EXERCISE DESCRIPTION = Look through the records below for the line with "Redeem 12500 pts (273, 1187)" and the line with "Yahoo (472, 2185)", then return those lines and all lines between, exactly.
#### TASK MATERIAL ####
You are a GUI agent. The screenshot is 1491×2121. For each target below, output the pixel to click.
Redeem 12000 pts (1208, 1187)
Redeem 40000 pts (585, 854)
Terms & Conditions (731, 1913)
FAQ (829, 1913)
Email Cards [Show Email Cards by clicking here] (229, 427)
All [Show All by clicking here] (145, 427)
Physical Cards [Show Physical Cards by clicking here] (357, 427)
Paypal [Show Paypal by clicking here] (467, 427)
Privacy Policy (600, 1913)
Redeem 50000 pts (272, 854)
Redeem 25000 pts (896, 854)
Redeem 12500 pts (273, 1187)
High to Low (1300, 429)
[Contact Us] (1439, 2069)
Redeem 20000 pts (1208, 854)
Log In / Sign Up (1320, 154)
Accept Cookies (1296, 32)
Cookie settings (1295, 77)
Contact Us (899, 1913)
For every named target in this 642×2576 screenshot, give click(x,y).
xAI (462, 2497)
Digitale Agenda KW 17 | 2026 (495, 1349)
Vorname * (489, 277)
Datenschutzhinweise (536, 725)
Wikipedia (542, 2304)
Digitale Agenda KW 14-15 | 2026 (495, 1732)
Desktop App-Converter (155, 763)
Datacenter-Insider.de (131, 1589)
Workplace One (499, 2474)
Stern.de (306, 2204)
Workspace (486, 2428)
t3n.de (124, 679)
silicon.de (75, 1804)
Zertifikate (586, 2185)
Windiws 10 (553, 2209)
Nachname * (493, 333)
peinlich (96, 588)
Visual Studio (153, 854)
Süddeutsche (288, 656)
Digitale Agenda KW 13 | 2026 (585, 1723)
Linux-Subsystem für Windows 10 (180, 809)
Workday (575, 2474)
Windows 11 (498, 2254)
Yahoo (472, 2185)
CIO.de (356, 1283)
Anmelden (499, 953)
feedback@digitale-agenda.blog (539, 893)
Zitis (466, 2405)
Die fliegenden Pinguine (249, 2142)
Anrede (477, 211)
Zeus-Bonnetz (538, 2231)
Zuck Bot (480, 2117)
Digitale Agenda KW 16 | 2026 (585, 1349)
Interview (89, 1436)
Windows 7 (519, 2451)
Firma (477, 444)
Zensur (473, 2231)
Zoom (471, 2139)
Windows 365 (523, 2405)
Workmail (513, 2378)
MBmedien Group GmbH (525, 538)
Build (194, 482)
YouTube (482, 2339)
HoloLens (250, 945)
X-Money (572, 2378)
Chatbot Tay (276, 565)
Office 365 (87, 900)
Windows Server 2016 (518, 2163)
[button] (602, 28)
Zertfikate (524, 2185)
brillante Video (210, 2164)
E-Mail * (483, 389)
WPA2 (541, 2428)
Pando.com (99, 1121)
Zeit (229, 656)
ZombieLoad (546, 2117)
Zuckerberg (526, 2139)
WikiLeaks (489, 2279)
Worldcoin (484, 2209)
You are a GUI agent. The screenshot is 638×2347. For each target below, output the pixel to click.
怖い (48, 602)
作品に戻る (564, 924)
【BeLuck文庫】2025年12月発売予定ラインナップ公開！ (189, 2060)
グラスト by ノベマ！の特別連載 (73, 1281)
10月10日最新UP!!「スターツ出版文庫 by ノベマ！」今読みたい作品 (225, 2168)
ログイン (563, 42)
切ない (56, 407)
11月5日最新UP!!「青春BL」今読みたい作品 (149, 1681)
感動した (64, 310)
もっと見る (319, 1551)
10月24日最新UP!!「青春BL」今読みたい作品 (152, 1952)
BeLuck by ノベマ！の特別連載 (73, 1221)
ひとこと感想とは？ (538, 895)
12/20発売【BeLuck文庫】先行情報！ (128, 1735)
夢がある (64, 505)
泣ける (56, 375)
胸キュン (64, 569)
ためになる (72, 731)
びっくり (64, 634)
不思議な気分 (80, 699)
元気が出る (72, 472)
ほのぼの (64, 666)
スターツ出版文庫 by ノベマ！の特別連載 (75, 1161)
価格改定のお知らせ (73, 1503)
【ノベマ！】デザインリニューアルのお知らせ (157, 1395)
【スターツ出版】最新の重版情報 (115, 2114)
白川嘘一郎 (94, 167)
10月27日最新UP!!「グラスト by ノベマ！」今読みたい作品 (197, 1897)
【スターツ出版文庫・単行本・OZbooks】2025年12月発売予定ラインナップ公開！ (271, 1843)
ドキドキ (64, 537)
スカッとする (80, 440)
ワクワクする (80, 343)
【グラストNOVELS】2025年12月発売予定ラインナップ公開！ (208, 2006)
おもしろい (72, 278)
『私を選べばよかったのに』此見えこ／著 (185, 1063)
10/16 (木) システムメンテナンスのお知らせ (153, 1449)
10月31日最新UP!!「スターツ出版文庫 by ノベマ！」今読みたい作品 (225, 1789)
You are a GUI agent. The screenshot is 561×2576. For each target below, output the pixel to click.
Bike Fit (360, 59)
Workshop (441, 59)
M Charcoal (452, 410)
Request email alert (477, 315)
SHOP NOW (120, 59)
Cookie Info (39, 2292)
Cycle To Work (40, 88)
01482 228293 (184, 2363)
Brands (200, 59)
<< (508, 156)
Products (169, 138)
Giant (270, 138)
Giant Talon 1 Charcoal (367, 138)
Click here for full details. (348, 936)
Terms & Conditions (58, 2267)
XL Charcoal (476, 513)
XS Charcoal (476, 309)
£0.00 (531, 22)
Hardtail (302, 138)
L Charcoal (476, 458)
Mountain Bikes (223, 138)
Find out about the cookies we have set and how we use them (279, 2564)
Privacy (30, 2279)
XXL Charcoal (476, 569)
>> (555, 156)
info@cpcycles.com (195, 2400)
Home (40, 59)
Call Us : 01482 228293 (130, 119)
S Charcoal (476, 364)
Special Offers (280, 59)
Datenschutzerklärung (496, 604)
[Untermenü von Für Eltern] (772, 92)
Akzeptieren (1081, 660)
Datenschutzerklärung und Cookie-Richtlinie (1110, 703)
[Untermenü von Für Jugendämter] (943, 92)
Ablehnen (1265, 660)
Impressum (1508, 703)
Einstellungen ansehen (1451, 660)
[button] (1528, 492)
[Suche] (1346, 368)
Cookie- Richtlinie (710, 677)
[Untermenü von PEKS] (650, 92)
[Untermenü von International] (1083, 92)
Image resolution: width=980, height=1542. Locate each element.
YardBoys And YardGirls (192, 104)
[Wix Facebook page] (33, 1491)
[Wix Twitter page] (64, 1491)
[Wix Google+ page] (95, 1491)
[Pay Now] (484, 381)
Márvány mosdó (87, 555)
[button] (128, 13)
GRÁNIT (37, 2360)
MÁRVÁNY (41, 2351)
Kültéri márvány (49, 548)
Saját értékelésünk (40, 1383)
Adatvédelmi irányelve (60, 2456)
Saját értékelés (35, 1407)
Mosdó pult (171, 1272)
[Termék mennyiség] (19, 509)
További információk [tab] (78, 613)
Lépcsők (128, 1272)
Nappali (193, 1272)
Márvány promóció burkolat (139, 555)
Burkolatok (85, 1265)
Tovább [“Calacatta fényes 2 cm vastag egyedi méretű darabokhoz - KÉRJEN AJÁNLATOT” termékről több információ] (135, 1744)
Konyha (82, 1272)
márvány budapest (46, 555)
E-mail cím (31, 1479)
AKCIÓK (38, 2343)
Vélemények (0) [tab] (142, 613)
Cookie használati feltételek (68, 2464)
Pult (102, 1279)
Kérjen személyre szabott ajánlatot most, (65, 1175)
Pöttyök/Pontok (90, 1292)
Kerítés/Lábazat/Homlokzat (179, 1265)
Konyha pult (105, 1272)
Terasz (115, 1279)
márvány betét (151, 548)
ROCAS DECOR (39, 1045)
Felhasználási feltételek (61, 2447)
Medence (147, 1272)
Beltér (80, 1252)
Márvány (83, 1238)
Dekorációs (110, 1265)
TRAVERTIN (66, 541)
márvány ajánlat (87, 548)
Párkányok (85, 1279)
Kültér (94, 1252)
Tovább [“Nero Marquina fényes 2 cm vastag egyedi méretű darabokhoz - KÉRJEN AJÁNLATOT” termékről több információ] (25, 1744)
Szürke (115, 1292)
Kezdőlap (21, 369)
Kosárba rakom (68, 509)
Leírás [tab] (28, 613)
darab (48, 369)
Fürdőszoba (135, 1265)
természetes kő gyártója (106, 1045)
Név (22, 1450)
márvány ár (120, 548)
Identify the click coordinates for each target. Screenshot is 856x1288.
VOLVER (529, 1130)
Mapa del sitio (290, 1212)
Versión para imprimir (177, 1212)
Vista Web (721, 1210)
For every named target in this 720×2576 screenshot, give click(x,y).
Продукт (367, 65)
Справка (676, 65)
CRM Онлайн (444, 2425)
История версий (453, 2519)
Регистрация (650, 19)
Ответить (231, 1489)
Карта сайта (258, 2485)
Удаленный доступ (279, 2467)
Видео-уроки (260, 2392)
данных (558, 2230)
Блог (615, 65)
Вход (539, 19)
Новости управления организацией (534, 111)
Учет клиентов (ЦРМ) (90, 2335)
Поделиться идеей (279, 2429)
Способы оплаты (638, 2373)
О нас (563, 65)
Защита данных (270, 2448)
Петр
####
WRITTEN SOLUTION =
Redeem 12500 pts (273, 1187)
High to Low (1300, 429)
[Contact Us] (1439, 2069)
Redeem 20000 pts (1208, 854)
Log In / Sign Up (1320, 154)
Accept Cookies (1296, 32)
Cookie settings (1295, 77)
Contact Us (899, 1913)
For every named target in this 642×2576 screenshot, give click(x,y).
xAI (462, 2497)
Digitale Agenda KW 17 | 2026 (495, 1349)
Vorname * (489, 277)
Datenschutzhinweise (536, 725)
Wikipedia (542, 2304)
Digitale Agenda KW 14-15 | 2026 (495, 1732)
Desktop App-Converter (155, 763)
Datacenter-Insider.de (131, 1589)
Workplace One (499, 2474)
Stern.de (306, 2204)
Workspace (486, 2428)
t3n.de (124, 679)
silicon.de (75, 1804)
Zertifikate (586, 2185)
Windiws 10 (553, 2209)
Nachname * (493, 333)
peinlich (96, 588)
Visual Studio (153, 854)
Süddeutsche (288, 656)
Digitale Agenda KW 13 | 2026 (585, 1723)
Linux-Subsystem für Windows 10 (180, 809)
Workday (575, 2474)
Windows 11 (498, 2254)
Yahoo (472, 2185)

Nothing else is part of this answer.